Records supplied: Begin

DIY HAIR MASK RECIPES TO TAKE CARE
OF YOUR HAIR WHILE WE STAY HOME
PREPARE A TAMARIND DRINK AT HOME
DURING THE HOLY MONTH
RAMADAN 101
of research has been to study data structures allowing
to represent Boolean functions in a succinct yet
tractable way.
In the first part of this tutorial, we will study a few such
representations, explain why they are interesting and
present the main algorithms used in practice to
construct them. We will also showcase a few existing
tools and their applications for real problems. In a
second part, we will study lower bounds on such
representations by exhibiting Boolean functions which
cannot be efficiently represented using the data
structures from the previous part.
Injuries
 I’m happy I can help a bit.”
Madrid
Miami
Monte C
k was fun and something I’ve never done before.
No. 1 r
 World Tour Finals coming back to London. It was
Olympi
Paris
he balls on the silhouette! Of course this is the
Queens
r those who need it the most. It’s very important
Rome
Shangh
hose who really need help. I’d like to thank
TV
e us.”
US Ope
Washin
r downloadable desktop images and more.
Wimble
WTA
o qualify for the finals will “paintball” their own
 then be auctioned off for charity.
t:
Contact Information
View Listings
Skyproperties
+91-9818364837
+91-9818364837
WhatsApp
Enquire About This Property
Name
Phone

Records supplied: End
Records supplied: Begin

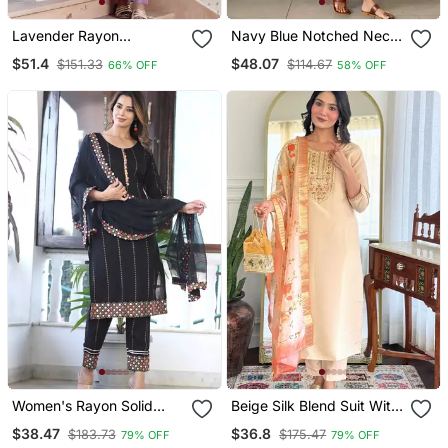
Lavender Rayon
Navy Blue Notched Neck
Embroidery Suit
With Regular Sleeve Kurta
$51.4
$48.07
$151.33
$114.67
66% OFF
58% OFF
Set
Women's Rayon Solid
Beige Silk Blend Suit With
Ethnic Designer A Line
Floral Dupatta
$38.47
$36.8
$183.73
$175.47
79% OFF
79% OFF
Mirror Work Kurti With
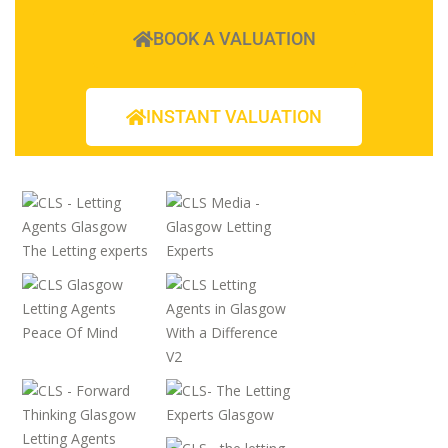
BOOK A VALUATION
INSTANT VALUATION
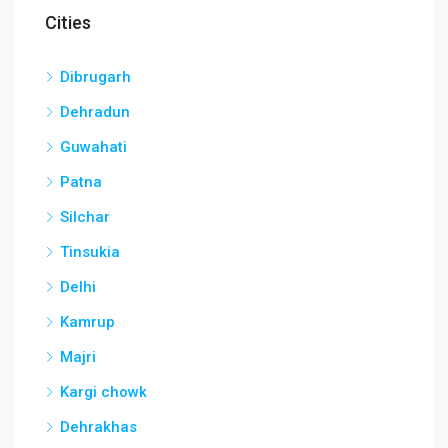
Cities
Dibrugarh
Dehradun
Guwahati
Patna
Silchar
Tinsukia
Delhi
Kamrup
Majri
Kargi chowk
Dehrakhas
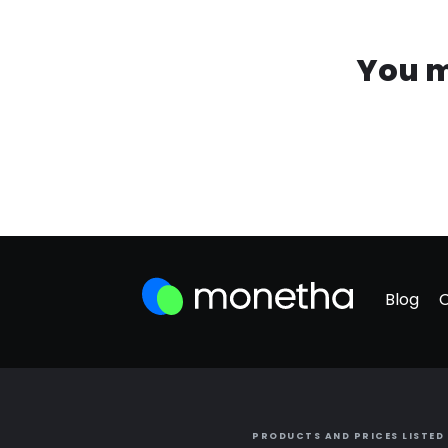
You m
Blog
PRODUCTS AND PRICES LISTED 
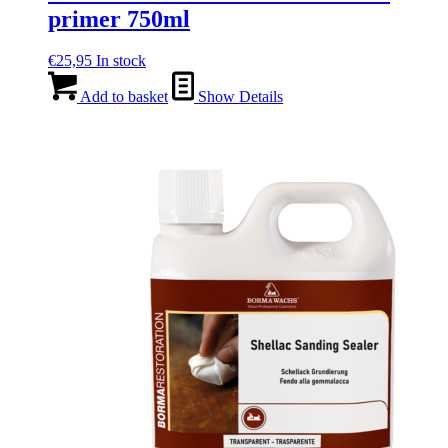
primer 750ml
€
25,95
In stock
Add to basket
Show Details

Records supplied: End
Records supplied: Begin

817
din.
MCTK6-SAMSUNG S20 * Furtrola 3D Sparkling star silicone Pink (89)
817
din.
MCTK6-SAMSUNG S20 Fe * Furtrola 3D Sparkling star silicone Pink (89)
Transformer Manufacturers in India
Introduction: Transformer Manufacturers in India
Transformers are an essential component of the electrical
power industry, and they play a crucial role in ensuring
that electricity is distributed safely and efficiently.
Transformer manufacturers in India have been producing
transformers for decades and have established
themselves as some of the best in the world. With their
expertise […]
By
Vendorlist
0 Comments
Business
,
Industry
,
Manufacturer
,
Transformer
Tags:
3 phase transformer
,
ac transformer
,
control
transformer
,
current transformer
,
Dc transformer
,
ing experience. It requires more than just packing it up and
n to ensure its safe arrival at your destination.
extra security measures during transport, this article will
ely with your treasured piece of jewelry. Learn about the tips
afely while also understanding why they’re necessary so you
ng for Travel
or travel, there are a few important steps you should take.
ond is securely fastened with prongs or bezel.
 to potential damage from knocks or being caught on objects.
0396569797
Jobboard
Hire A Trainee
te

Records supplied: End

_Activity_. Copy each line holding the word "their" from the listing above.

_Response to this task_.
tools and their applications for real problems. In a
o qualify for the finals will “paintball” their own
themselves as some of the best in the world. With their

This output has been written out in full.